[Dataset entries]
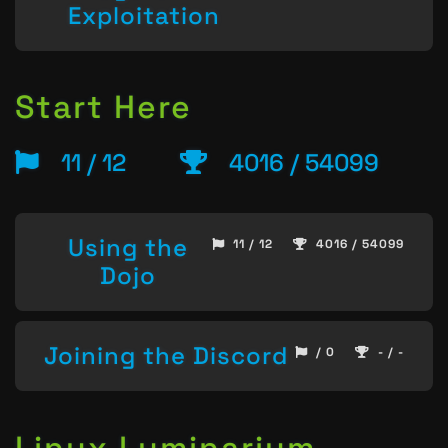
Exploitation
Start Here
11 / 12
4016 / 54099
Using the
11 / 12
4016 / 54099
Dojo
Joining the Discord
/ 0
- / -
Linux Luminarium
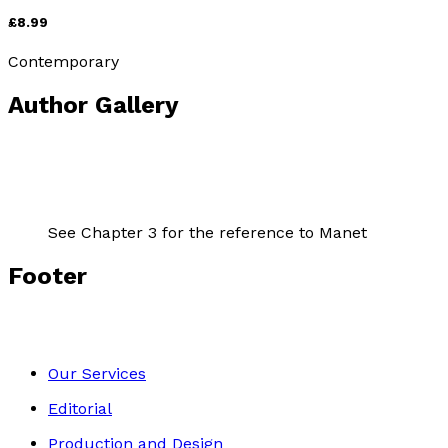
£8.99
Contemporary
Author Gallery
See Chapter 3 for the reference to Manet
Footer
Our Services
Editorial
Production and Design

*Exercise directions*: Please transcribe exactly the line containing "Author Gallery" and every line after it through the end of the records, and nothing else.

*Solution to this task*:
Author Gallery
See Chapter 3 for the reference to Manet
Footer
Our Services
Editorial
Production and Design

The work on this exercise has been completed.